- Description of the task
Only a number is expected here: the count of lines in this data where "delle" occurs.

::: Task inputs :::

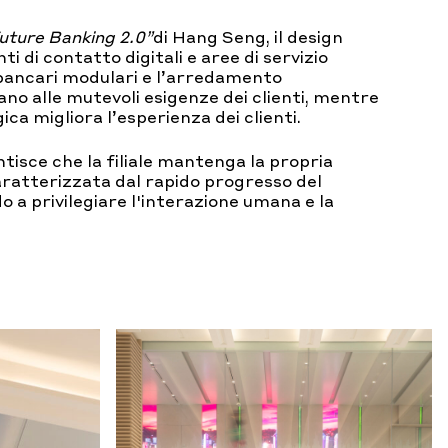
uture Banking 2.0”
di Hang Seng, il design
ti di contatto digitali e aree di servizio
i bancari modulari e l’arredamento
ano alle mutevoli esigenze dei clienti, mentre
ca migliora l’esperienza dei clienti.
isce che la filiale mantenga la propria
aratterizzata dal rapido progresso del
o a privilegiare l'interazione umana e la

:::
::: Task inputs :::

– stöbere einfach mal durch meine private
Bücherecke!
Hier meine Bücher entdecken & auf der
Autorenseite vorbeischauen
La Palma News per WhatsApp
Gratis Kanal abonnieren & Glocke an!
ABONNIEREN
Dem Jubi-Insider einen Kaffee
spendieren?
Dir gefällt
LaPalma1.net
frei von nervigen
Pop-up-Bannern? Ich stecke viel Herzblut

:::
::: Task inputs :::

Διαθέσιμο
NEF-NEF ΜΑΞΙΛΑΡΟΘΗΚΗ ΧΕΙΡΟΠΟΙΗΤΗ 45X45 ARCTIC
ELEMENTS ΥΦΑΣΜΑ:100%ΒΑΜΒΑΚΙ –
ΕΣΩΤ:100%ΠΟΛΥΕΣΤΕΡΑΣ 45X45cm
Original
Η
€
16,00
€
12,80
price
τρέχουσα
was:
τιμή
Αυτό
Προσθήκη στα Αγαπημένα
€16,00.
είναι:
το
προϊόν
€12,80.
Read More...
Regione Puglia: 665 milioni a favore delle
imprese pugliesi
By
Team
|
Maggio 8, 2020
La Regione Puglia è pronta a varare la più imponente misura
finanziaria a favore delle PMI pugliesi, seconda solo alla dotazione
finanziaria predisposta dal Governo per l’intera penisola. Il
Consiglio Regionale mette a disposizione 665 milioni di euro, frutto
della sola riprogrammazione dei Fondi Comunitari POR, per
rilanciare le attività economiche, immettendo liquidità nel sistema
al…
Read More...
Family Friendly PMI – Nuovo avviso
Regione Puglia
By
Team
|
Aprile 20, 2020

:::

- Answer
2